When Apple’s Steve Jobs said in 2008 that “people don’t read anymore” there was an outcry from a range of people across the world. Jobs, was of course, decrying the Kindle eReader as a stand alone device and it would be interesting to know how many people who have purchased the iPad have done so primarily looking for an eReader.
A recent article in the New York Times, Yes, People Still Read, but Now It’s Social takes a look at the phenomenon of social reading thanks to a number of eReaders enabling users to highlight and share passages in eBooks as well as being able to share thoughts and ideas via email, Twitter and blogs. Article author Steven Johnson says
Yes, we are reading slightly fewer long-form narratives and arguments than we did 50 years ago, though the Kindle and the iPad may well change that. Those are costs, to be sure. But what of the other side of the ledger? We are reading more text, writing far more often, than we were in the heyday of television.

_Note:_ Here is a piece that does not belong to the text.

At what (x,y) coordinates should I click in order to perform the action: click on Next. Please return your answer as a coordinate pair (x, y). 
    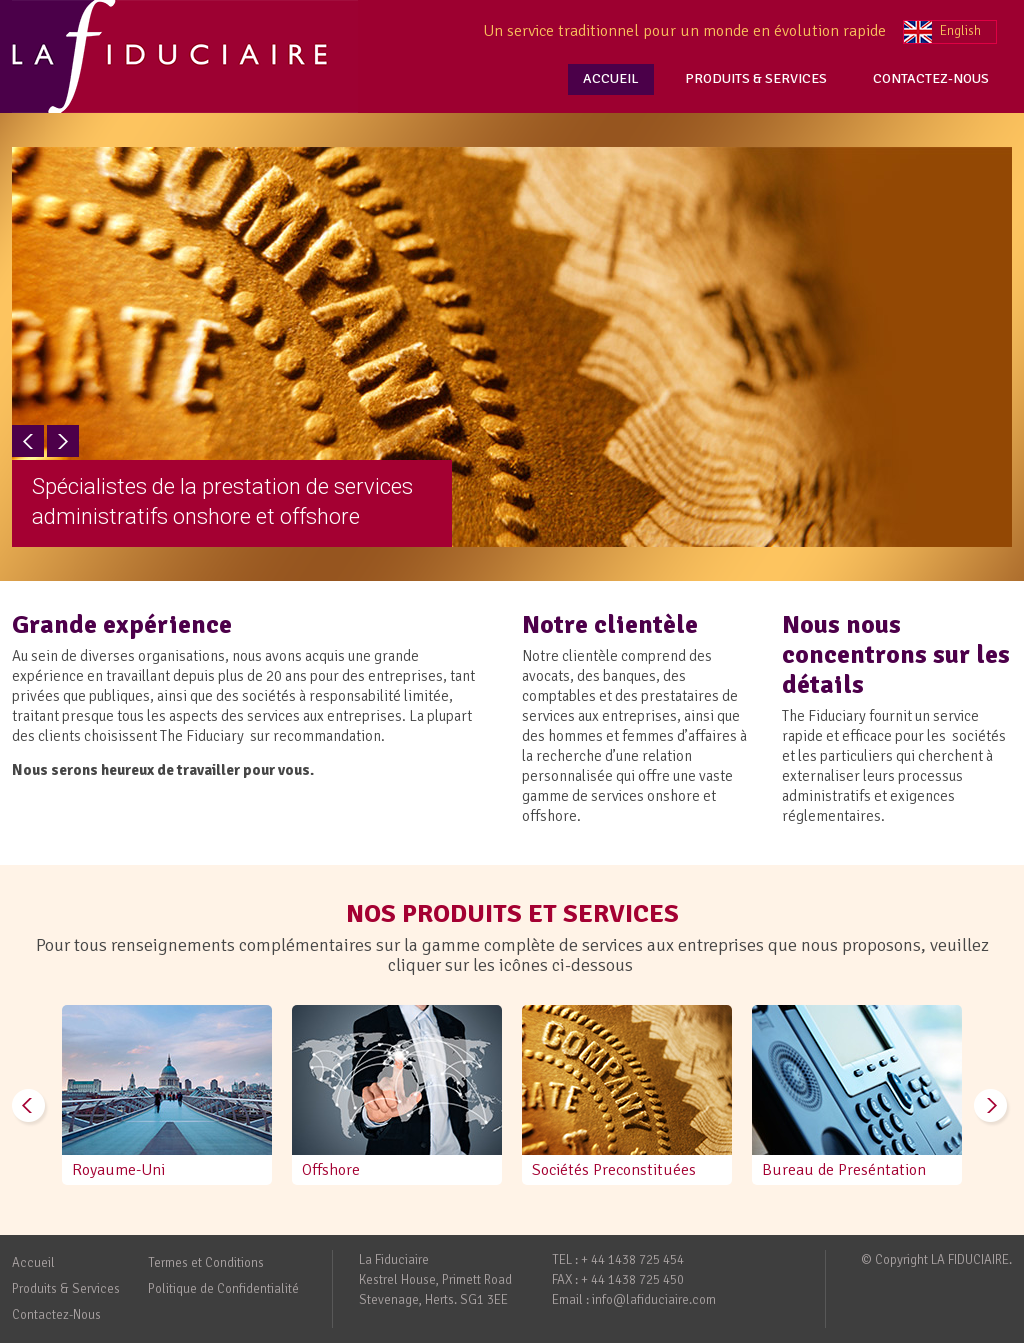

And the speed with which we can follow the trail of an idea, or discover new perspectives on a problem, has increased by several orders of magnitude. We are marginally less focused, and exponentially more connected. That’s a bargain all of us should be happy to make.
The changes in the way we read are occurring rapidly. I’d like to know how many people across the globe who have purchased an iPad as a portable device rather than an eReader have downloaded (at least the free) books from the iBooks app. Will they read them? Perhaps. Would they have ever read them without such a device? I think not. The article is a brief one and well worth a read.